After working in the Intensive Journal on my own for several months, I decided to attend a Progoff workshop at a Catholic retreat house in Menlo Park.
The most striking thing about an Intensive Journal workshop is that so many people come together to work alone. Each of the hundred participants sat, focused quietly inward, notebooks in laps, working with the materials of his or her own life; while Progoff, a kindly, soft-spoken man, short and rather shy, sat in a swivel chair on a raised platform and, sometimes, talked. His talking, he explained, was to be regarded as background music to the primary focus of the workshop, each-person's self-directed writing.
He led first-time journal users through some introductory exercises, while those more experienced with the journal (many brought in binders bulging with pages, clearly the accumulation of years) worked away on their own, stopping to listen at times, going on when the spirit moved them.
The atmosphere was quiet, focused but relaxed. Participants were invited to make their own breaks, and from time to time someone would move silently in or out of the auditorium. Cocoa, tea, coffee, and several boxes of fresh apricots were available in a room next door. It all felt a little like being in church.
A number of the participants were, in fact, from religious vocations, but while the journal is open to religious use, participants must supply their own religion. After an exercise in which we were asked to have a dialogue with our own interior wisdom figure—a conversation with a person, real or imaginary, living or dead, whom we most admired and respected—there was mention made, in the coffee room, of Jesus, Moses, God, Picasso, Martin Luther King, St. Theresa, Lao-Tze, Malcolm X, Saul Minsky, William Blake, and Margaret Sanger.
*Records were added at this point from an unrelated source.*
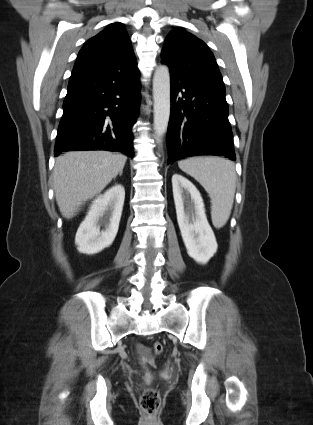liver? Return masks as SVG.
<instances>
[{"label": "liver", "mask_w": 313, "mask_h": 425, "mask_svg": "<svg viewBox=\"0 0 313 425\" xmlns=\"http://www.w3.org/2000/svg\"><path fill=\"white\" fill-rule=\"evenodd\" d=\"M127 157L108 151H73L56 158L53 184L63 217L75 216L78 208L99 194L119 171Z\"/></svg>", "instance_id": "liver-1"}]
</instances>
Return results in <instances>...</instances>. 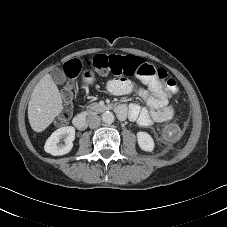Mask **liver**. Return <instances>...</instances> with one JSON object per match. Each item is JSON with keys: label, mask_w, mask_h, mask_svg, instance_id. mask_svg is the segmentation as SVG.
I'll return each instance as SVG.
<instances>
[{"label": "liver", "mask_w": 227, "mask_h": 227, "mask_svg": "<svg viewBox=\"0 0 227 227\" xmlns=\"http://www.w3.org/2000/svg\"><path fill=\"white\" fill-rule=\"evenodd\" d=\"M62 98L50 74L43 76L35 86L29 103L28 119L35 132L45 130L62 109Z\"/></svg>", "instance_id": "1"}]
</instances>
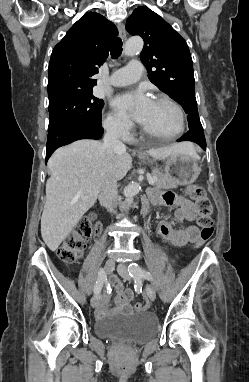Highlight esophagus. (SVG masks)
Returning a JSON list of instances; mask_svg holds the SVG:
<instances>
[{"label": "esophagus", "mask_w": 249, "mask_h": 382, "mask_svg": "<svg viewBox=\"0 0 249 382\" xmlns=\"http://www.w3.org/2000/svg\"><path fill=\"white\" fill-rule=\"evenodd\" d=\"M117 28H118V32H119V36L122 38V39H125L126 38V32H125V27L122 23H119L117 25Z\"/></svg>", "instance_id": "obj_1"}]
</instances>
The workshop ended on noon of the third day. Progoff had promised to meet me for an interview afterward, but first wanted to make himself available to participants who wanted to see him privately. He ended up meeting at some length with more than a dozen, exhibiting a remarkable patience considering that he had been working sixteen hours a day for nearly a week. It was late afternoon by the time we settled onto wooden deck chairs on the front porch of the retreat house and taped the following interview.
TF: One thing we've been trying to do in the magazine is to point out ways to move the focus of health responsibility from some kind of expert back to the individual himself. It seems as if you're trying to do something very similar with the Intensive Journal
IP: Yes, I would certainly hope so. Emerson's essay on self-reliance has always been one of my favorites. I see psychological self-reliance, or psychological selfcare, a way of being able to tap into resources and knowledge within oneself that can enable us to deal with our problems, our experiences, in new ways. That's the principle I've tried to build into the Journa!.
You studied with Carl Jung for several years. Didn't he have his patients keep a journal?
Jungians always keep a dream log and a kind of general inner diary. The problem with an unstructured journal, including many of the Jungian ones, is that they tend to go around in circles, and they only work in very limited ways. The Intensive Journal is set up to help you break out of that circular movement.
We were talking earlier about E.F. Schumacher and the appropriate technology movement. Do you think of the Journal as appropriate psychological technology?